Provida Mater Ecclesia was an apostolic constitution by Pope Pius XII, that recognized secular institutes as a new form of official consecration in the Catholic Church.

Promulgated on February 2, 1947, the constitution recognized secular consecration; that is, it recognized that lay men and lay women could, while remaining "in the world", live consecrated lives– which hitherto had been held to be possible only as a religious. The specific charism of secular institutes unites the elements of a consecrated life lived according to the evangelical counsels and living as a lay person not in a religious community. Pius described them as "societies, clerical or lay, whose members make profession of the evangelical counsels, living in a secular condition for the purpose of Christian perfection and full apostolate."

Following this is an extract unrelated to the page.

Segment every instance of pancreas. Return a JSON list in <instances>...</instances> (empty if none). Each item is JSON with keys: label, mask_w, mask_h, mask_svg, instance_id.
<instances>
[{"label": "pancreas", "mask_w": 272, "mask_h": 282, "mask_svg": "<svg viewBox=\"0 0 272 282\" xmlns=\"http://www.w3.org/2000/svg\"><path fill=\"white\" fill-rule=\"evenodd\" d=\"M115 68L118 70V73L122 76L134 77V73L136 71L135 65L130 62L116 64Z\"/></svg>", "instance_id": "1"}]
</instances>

This way of life dates back at least to the sixteenth century and Angela Merici's Company of St. Ursula. Merici envisioned the members as consecrated to God and dedicated to the service of their neighbor, but to remain in the world, teaching the girls of their own neighborhood, and to practice a religious form of life in their own homes. In this, she anticipated the secular institutes that were approved centuries later. The members wore no special habit and took no formal religious vows. Merici wrote a rule of life for the group, which specified the practice of the evangelical counsels in their own homes. The rule she had written was approved in 1544 by Pope Paul III.

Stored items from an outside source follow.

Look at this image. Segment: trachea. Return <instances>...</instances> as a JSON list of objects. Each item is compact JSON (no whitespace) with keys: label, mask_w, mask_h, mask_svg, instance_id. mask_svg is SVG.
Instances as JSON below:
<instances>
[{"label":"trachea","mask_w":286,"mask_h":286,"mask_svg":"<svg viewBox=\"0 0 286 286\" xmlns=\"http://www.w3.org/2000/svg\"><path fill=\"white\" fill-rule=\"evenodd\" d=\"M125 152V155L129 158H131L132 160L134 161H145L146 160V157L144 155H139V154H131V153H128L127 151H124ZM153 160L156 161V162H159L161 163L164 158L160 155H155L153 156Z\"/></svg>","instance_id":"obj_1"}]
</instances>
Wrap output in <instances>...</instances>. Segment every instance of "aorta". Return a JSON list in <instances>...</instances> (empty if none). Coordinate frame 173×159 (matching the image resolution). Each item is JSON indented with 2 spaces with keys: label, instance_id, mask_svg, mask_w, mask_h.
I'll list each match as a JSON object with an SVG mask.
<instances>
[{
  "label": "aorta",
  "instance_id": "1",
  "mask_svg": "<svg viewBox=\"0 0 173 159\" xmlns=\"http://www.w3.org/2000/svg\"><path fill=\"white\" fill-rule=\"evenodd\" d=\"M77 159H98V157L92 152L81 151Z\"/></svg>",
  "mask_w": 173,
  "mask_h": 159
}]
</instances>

While not living together under the same roof, members come together at meetings. Unlike apostolic societies dedicated to a particular work, secular institutes are organizations of like-minded Catholic laity or clerics who share a certain vision lived out personally.

Along with Primo Feliciter and Cum Sanctissimus the constitution Provida Mater Ecclesia provided the basis for Catholic secular institutes to receive their own legislation.